Saving time and money
Lyons wanted to create an engaging product but he also desired to save time and money so that he could make the most of his available resources. Consequently, he sought advice from a trusted friend.
“I originally wanted to make it into a mobile app for phones, so I met with a friend who does strategy for large game companies. He advised me to take a step back and build a board-game format first so that I could test my idea and save time and money. I took his advice and created a board game first. It translated so well that I decided to go down that path instead of a mobile app. I went through hundreds of test plays and hundreds of revisions. It turned into a fun and engaging game,” said Lyons.
Lyons had to think of a plan for funding, manufacturing, marketing, and selling his game. Lyons overcame the funding hurdle by introducing Daytrader on Kickstarter, exceeding the fundraising goal by 4%. This exposure led to increasing interest in his product and helped propel the business further. However, Lyons said Kickstarter did pose some challenges because he had to consistently seek help from strangers.
“I played the first iteration of Daytrader on the back of a pizza box in 2011 with my wife at our kitchen table. I put the game on Kickstarter in February of 2013. I was successfully funded and I used that money to create my first-run game. Then the game was officially launched in November 2013,” said Lyons.
A lucky break
Another big break came when The Grommet contacted Lyons and offered to feature his product on their site after discovering Daytrader on Kickstarter.

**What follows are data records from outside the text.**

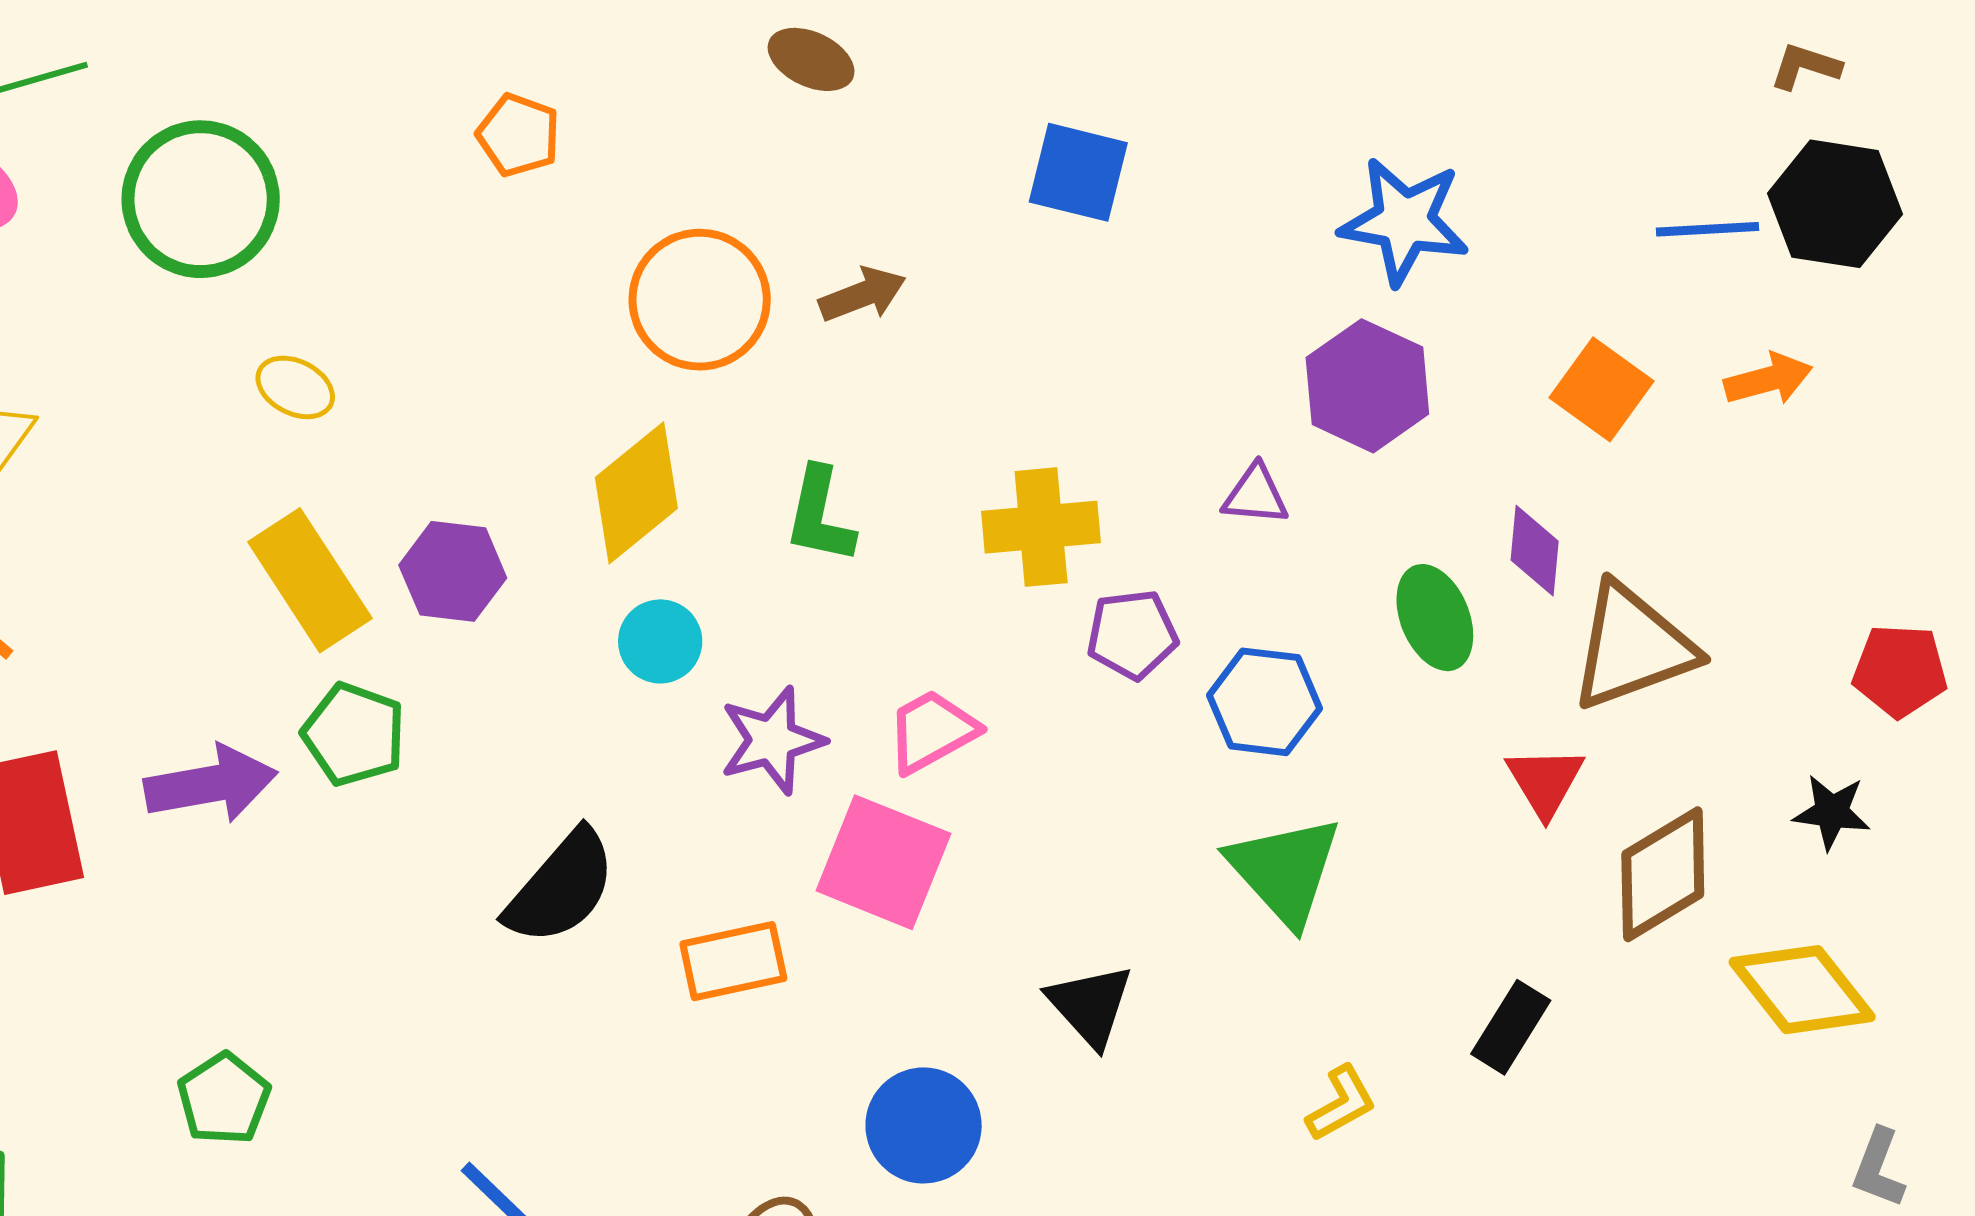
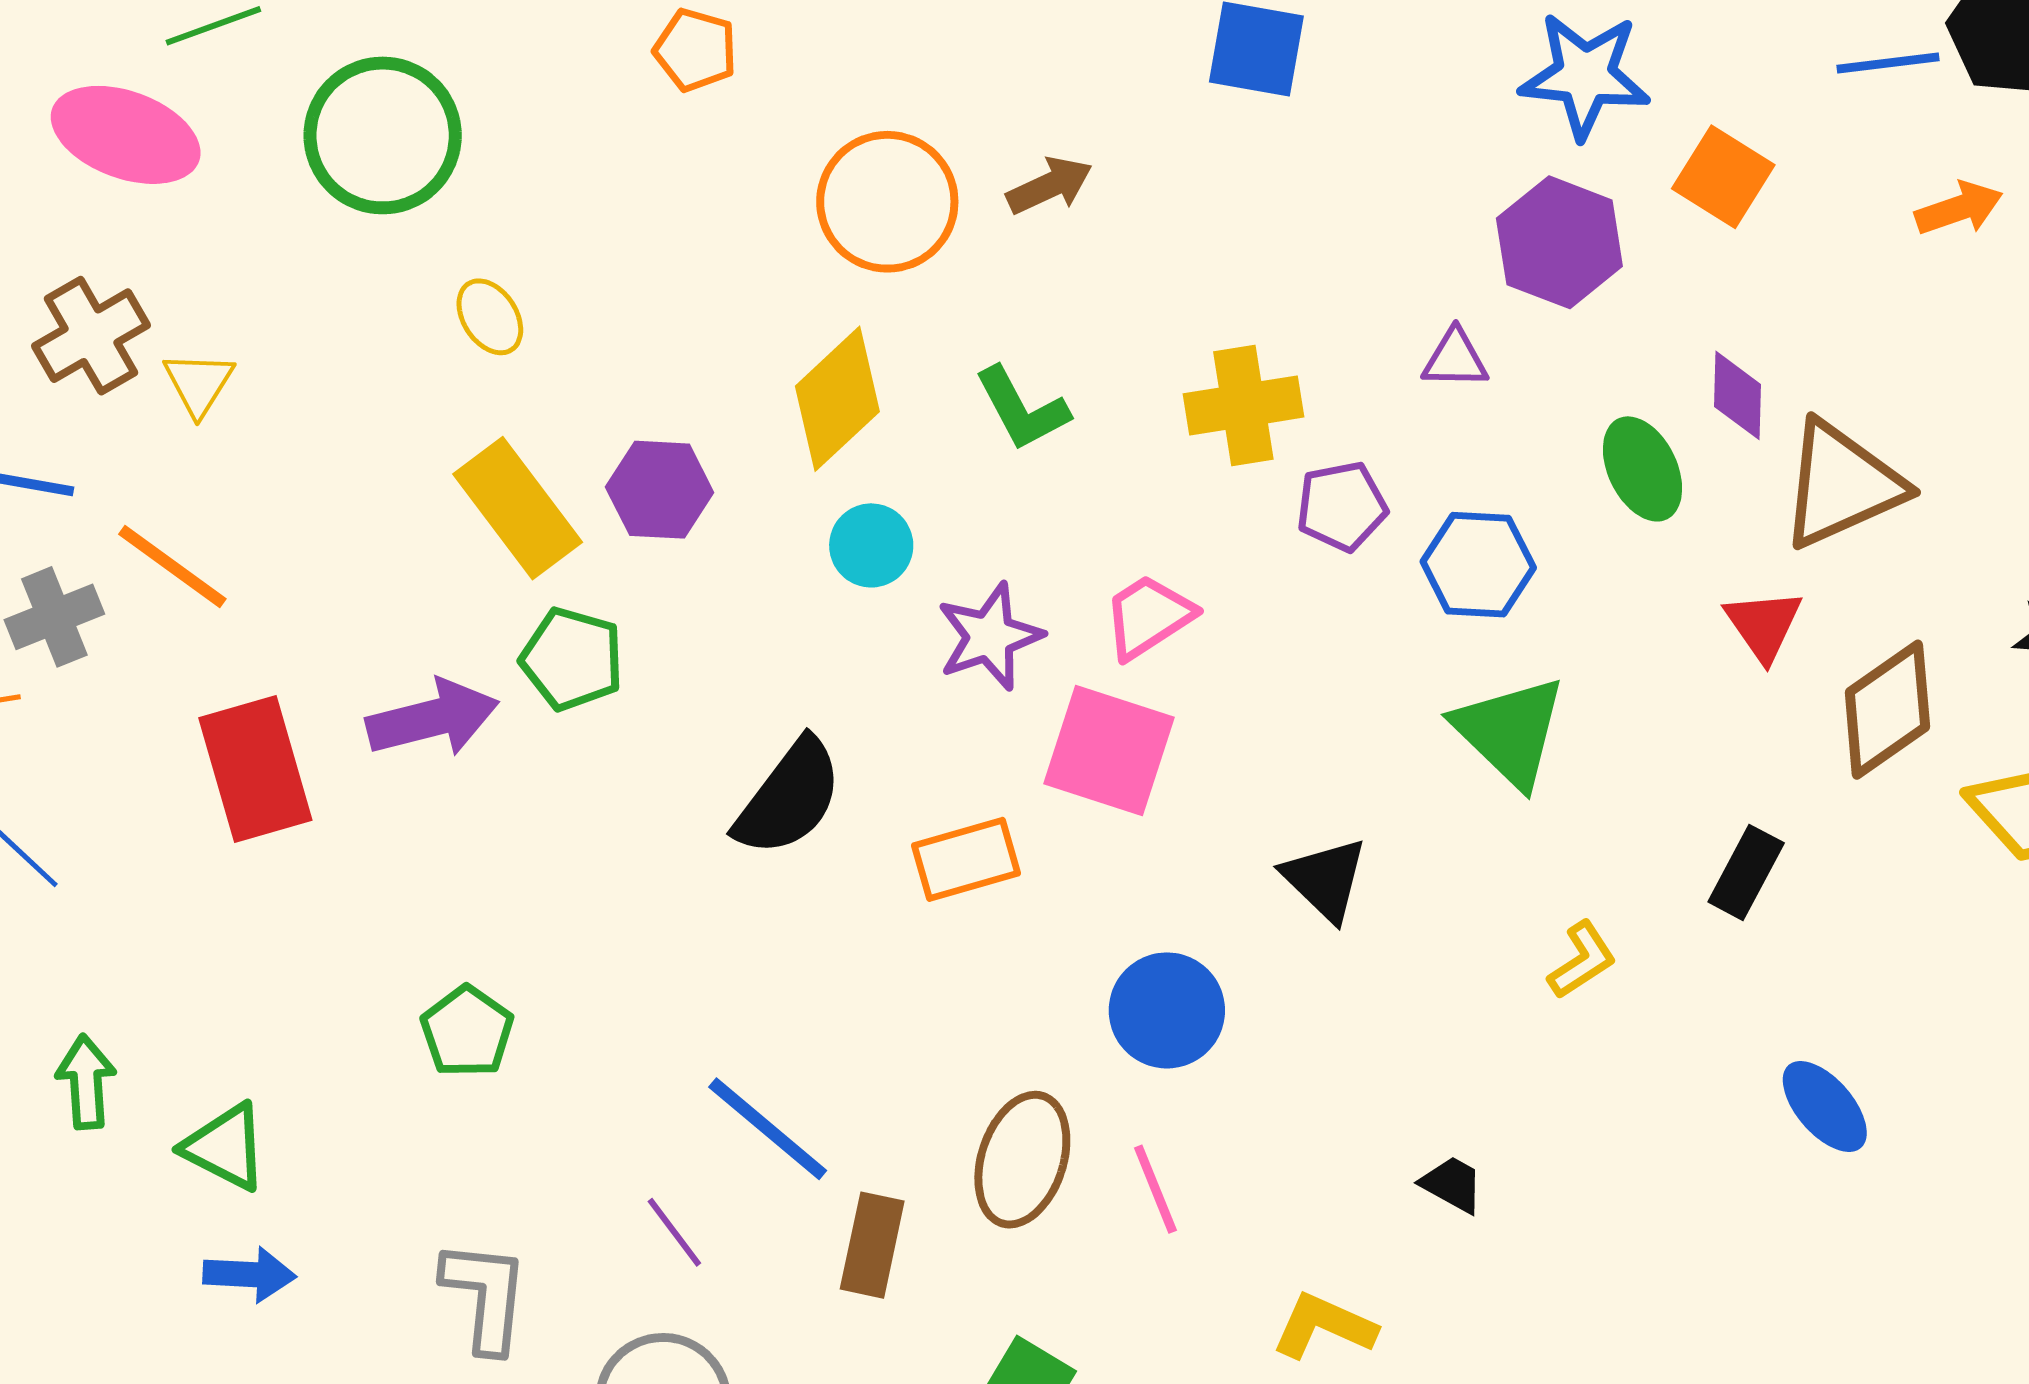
yellow ellipse: (295, 387) -> (490, 317), turned 34
orange square: (1602, 389) -> (1723, 177), moved
green L-shape: (820, 515) -> (1022, 409), turned -36

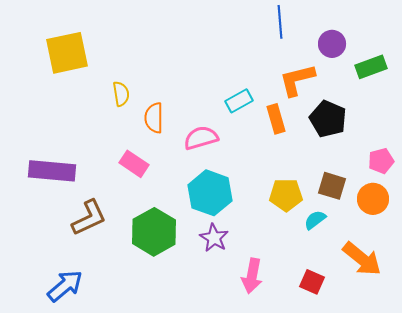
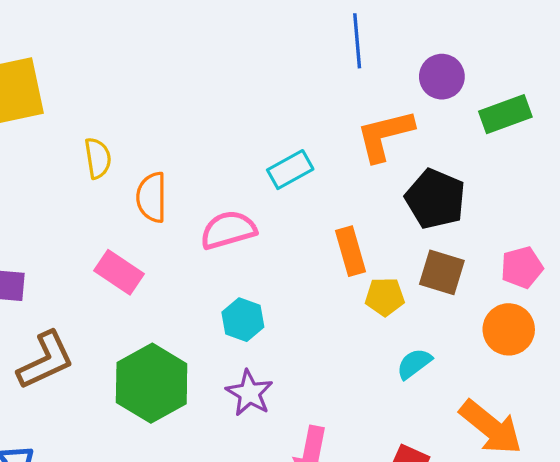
orange rectangle: (276, 119) -> (351, 251), moved
brown square: (332, 186) -> (442, 272), moved
cyan hexagon: (210, 193) -> (243, 320), size x0.6
yellow pentagon: (286, 195) -> (385, 297), moved, size x0.7

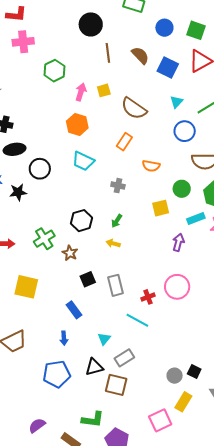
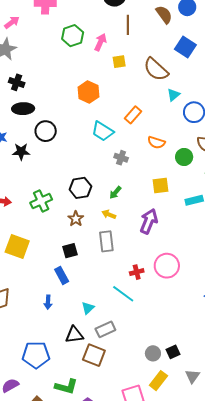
brown semicircle: (140, 55) -> (164, 15), moved
pink arrow: (81, 92) -> (100, 42), moved
cyan triangle: (176, 102) -> (173, 95), moved
brown semicircle: (134, 108) -> (156, 69), moved
cyan trapezoid: (83, 161) -> (103, 131), moved
green circle: (182, 189) -> (184, 157), moved
purple arrow: (178, 242) -> (149, 221), moved, size x1.4
brown star: (70, 253) -> (76, 219), moved
black square: (88, 279) -> (70, 251), moved
gray rectangle: (116, 285) -> (106, 241), moved
black square: (194, 371) -> (173, 352), turned 32
blue pentagon: (57, 374) -> (36, 355), moved

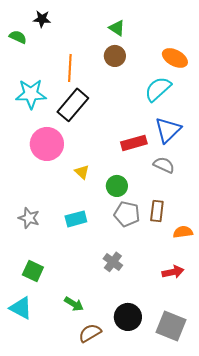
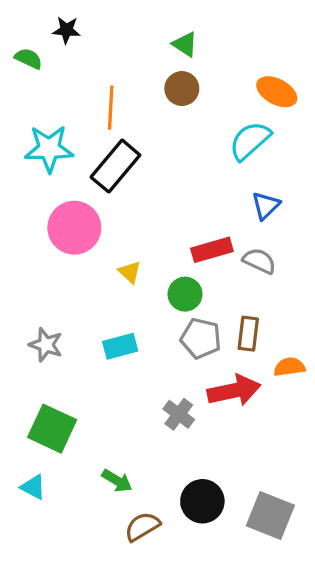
blue triangle: (168, 130) -> (266, 206), size x0.7
red rectangle: (134, 143) -> (212, 250), moved
green square: (33, 271) -> (52, 429), size x1.4
red arrow: (173, 272) -> (234, 391), moved, size x1.5
cyan triangle: (21, 308) -> (33, 487), size x0.7

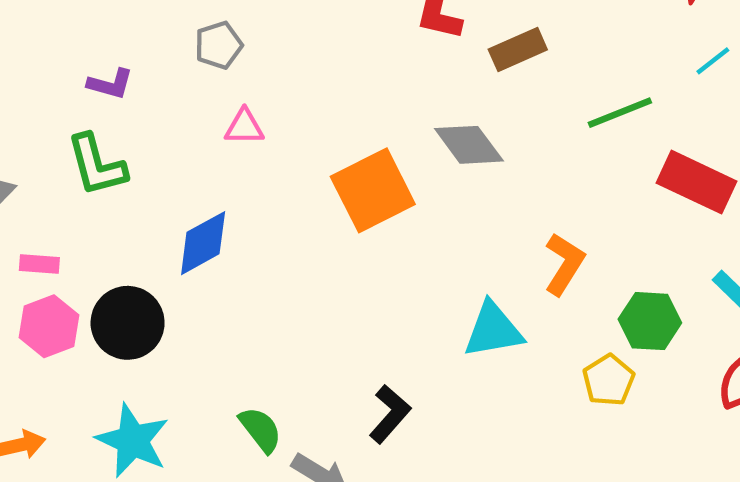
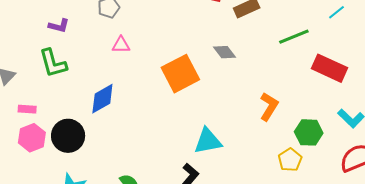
gray diamond: (469, 145) -> (224, 52), size x0.7
cyan triangle: (493, 330) -> (208, 141), moved

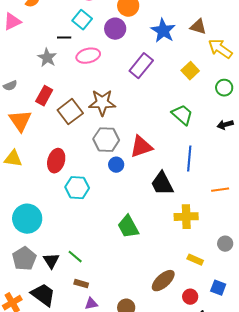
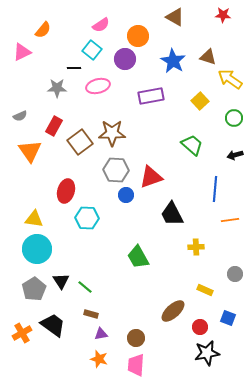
gray star: (47, 58) -> (57, 88), turned -30
purple rectangle: (141, 66) -> (151, 96), turned 40
yellow triangle: (13, 159) -> (34, 219), moved
blue line: (189, 159) -> (215, 189), moved
yellow cross: (186, 217) -> (196, 247), size x0.7
black triangle: (51, 261) -> (61, 281), moved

After some discussion, the game was introduced on the site in April.
“The Grommet is constantly trying to help us succeed and build the product. They have been extremely helpful and they’re a fantastic resource for any small business that is trying to get a start” said Lyons.
Ryan DeChance, discovery manager at The Grommet, was part of the team who discovered Daytrader on Kickstarter. DeChance, who has personally played the game, says what attracted him to the product was that it had a new approach to financial education.
“Daytrader is different because you aren’t playing against other people; you are actually interacting with the market. The game aims to simulate the market, and as a player, I felt he had successfully done that,” said DeChance.
Turning passion into profit
Lyons said his father taught him the importance of financial literacy when he was a child. His interest in finance sparked a growing passion for financial education.
“I have a background in computer animation for TV commercials and for movies. I’ve just always been interested in the world of finance. My dad didn’t work in finance, but from a very early age he made me realize the importance of having financial freedom. Very early on he would tell me about mutual funds, exchange traded funds, and IRAs. Because my father was adamant about teaching me personal finance, I took an interest. I don’t think that’s typical. It usually takes people many years to realize the power of financial knowledge and how it can work for you. So I’ve always been interested in personal finance,” said Lyons.
Becoming a storyteller
A good story is intoxicating and can make you feel a kaleidoscope of emotions. Stories also come into play when creating a relatable brand. Lyons used the storytelling skills he developed as an animation artist as a tool to breathe life into his game.
“My experience with animation has helped me create the fun aspect to the game. Animation involves a lot of storytelling and I really approach this game from that standpoint. I thought about what story I wanted to tell and what adventures I wanted to take the players on. I thought about which conflicts and obstacles I wanted them to experience throughout the game. The outcome is going to be the same, but it’s the journey, how you get there, that’s going to be different. I wanted to make that experience a fun one,” said Lyons.
Lyons said he wanted to make sure Daytrader was not only fun but also educational. “Kids and even adults love to play games. If you can weave learning into these games, you’re going to succeed tremendously. The ability to learn when you’re playing a game is much greater. You can learn a lot faster through the gamification of a subject,” said Lyons.